ざっと書いてみたが、例えばこんな感じである。もちろんあくまで一例ではあるが、例えばこのようにカリキュラムが組まれれば、理想的な指揮者&コレペティトアが育成される可能性がいくらか上がるのではないかと思う。年数が長く、その中でこれだけの内容をこなすとなると、日本の音大生目線ではとんでもないレベルの話になる。ヨーロッパの音大生目線からすると、まあなるほどといった感じかもしれないが、しかし現在ある指揮科よりかはいくらか濃く、指揮にみならずオペラをやるための基礎が徹底的に組み込まれている。近頃の指揮志望の若者の傾向からすると、さすがにここまでくると面倒くさがってやる気がなくなるであろう。それに、このカリキュラムをこなせばある程度実力はつきそうとは誰でも思うかもしれないが、コンクール対応型ではまったくいので、コンクール指揮者はむしろこれを反対するであろう。例えば、ここまでオペラをやる必要を感じなかったり、声楽を専門実技としてやったり等。前述のことでもあるが、自分の経験上、純粋にいいオペラ指揮をしようと思ったら、世の中の多くの指揮者は否定するだろうが、やはり少しでも声楽の専門的知識や経験があるに越したことはない。否定される理由の一つに、例えばテンポ感がある。現在の指揮者はメトロノーム的になってきている。悪い意味でシンフォニックでありコンクール型であるからである。そういう者は当然歌手にもその正確なテンポ感を求めるわけだが、しかしこれに無理がある。気持ちは分かるが、声楽家のテンポ感とは、生きる人間の鼓動そのものであり、極めて人間的で自然なものである。もちろん最低レベルのソルフェージュ力にない者は論外であるが、声楽家である程度のソルフェージュレベルに達した者は、それが人間に一番自然にはまるテンポ感ということになる。メトロノームは機械であり、強引に言えば、それは正確にするために我々は少し無理をしているとも言える。ゆえに一番自然なテンポ感は感動的な音楽に直結するわけで、声楽の専門的な要素をいい意味で持っている指揮者はそれを音楽で実践できるわけである。ただ機械的にはめ込んだテンポ感ではなく。例えば、往年の名指揮者の録音でも分かることだが、そういった演奏程機械的ではなく深くうねるように動いたテンポや流れを聴くことができる。その素晴らしい演奏には機械的はない。時代が違うと言う人もいるかもしれないが、それは単なる言い訳である。いい音楽はいつの時代も変わらない。

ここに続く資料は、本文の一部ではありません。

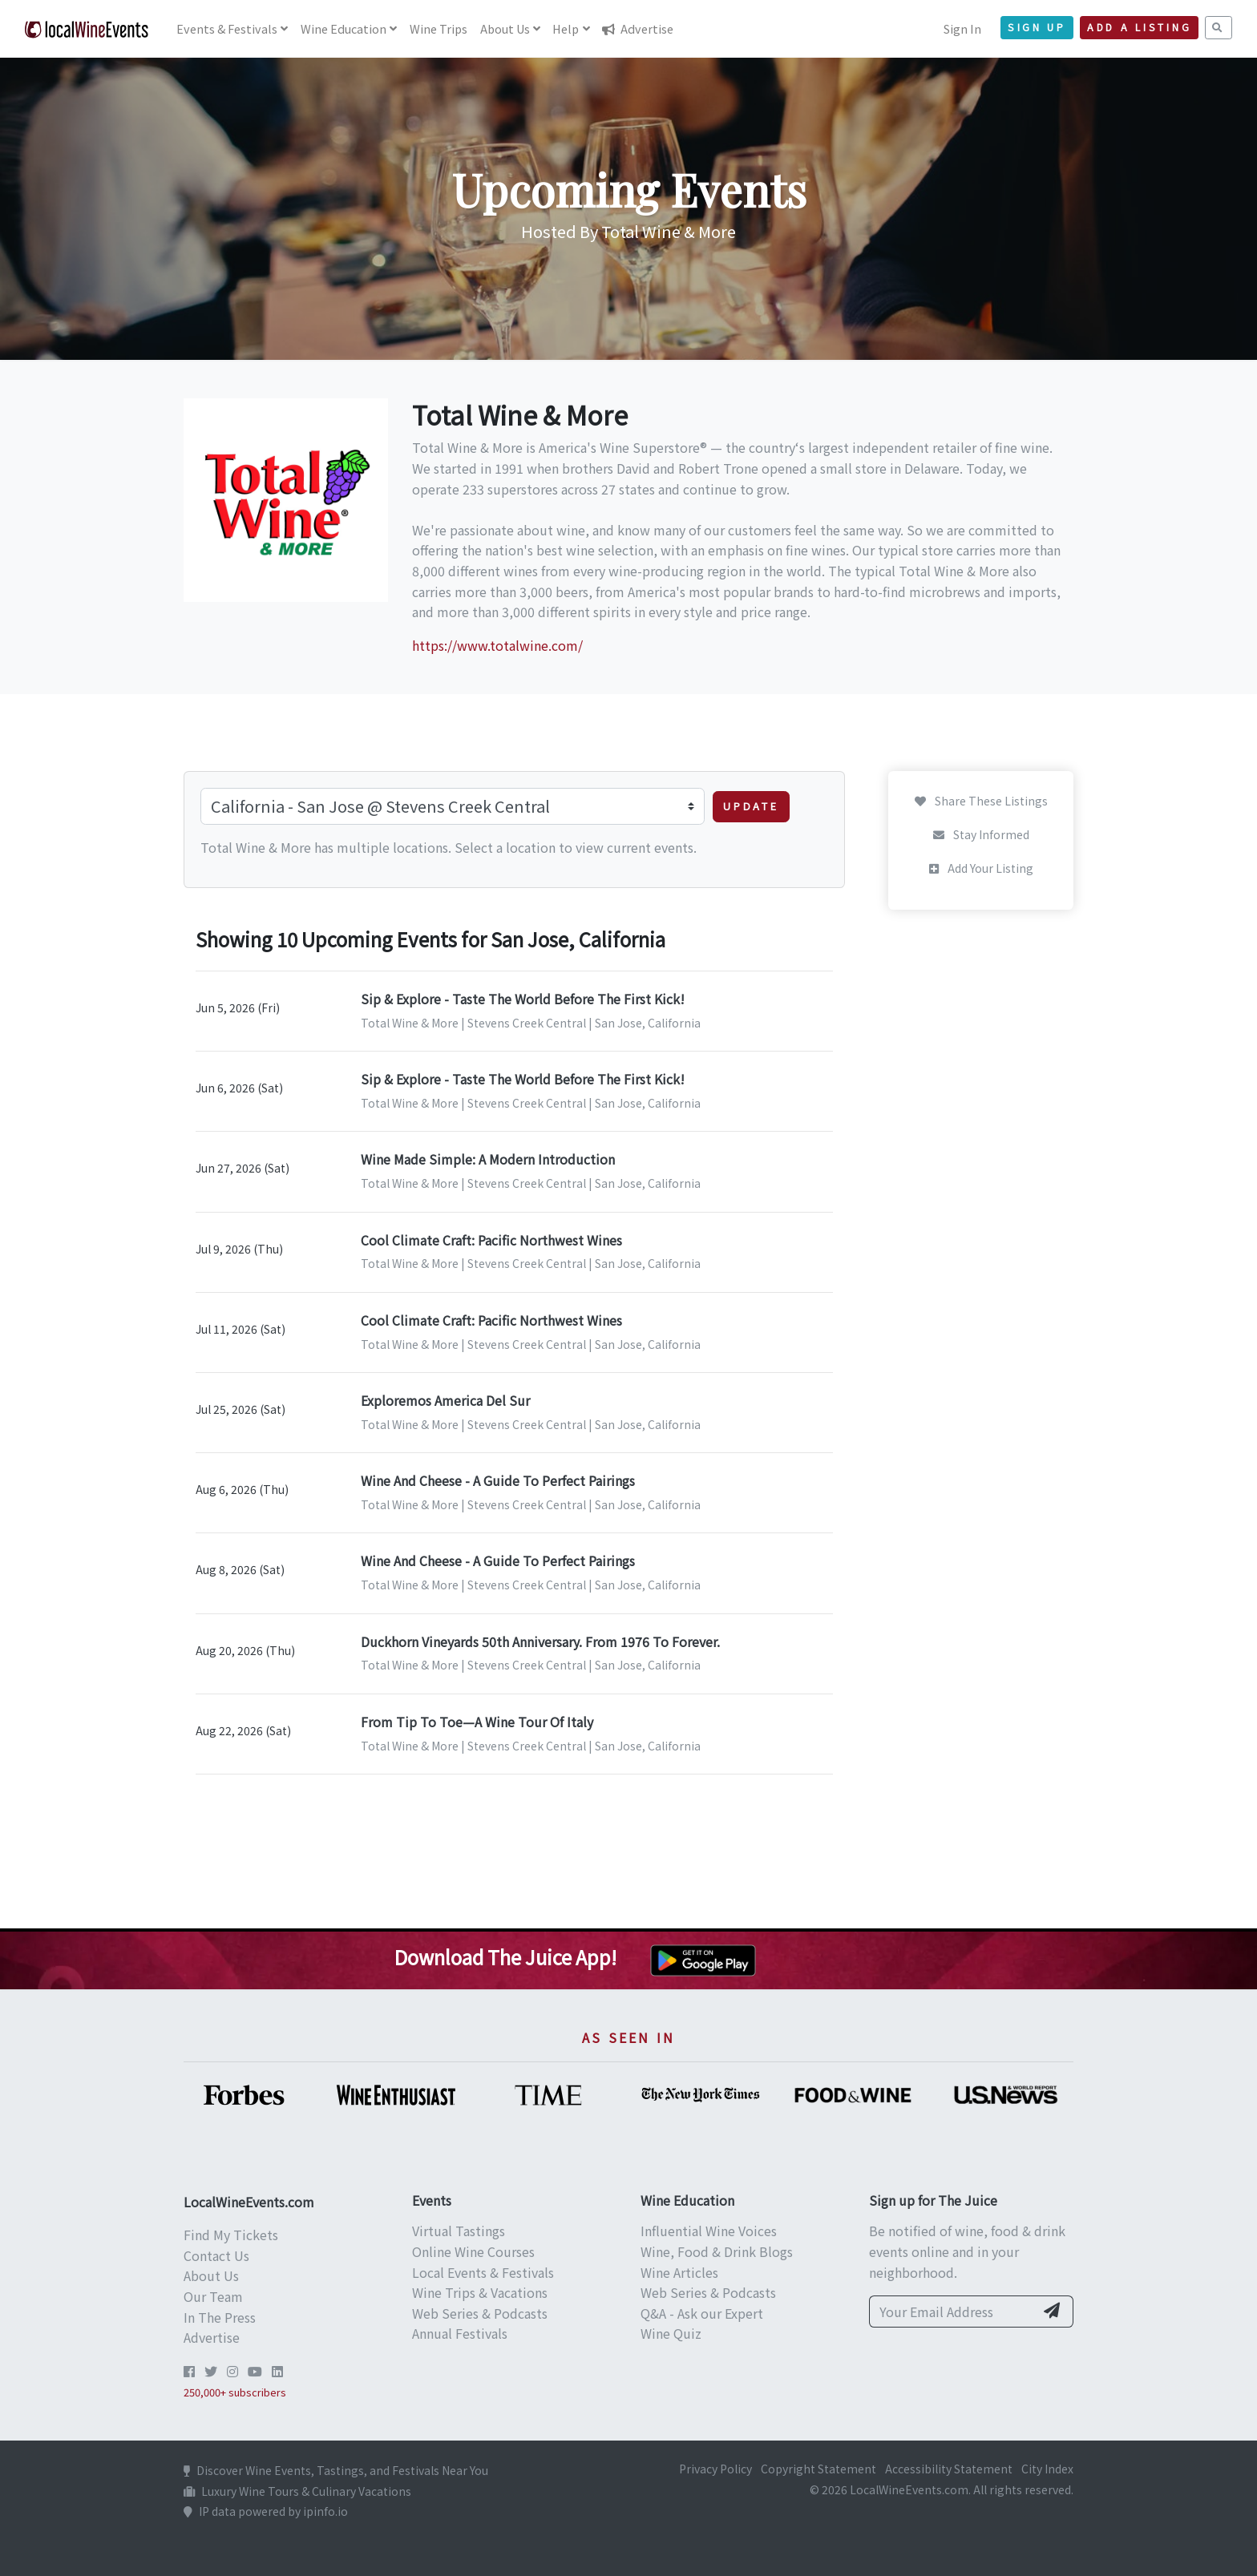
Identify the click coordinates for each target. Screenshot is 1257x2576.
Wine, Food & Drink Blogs (717, 2251)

話を戻すと、今の時代の指揮者&コレペティトアのほとんどは、シンフォニック、コンクール型(下積みのない指揮者)、声楽的要素の欠如など、色々な問題がある。今も増え続けており、このままだと危ないわけである。前述のカリミュラムのように、今一度本物を求める指揮&コレペティ教育ができればと思う。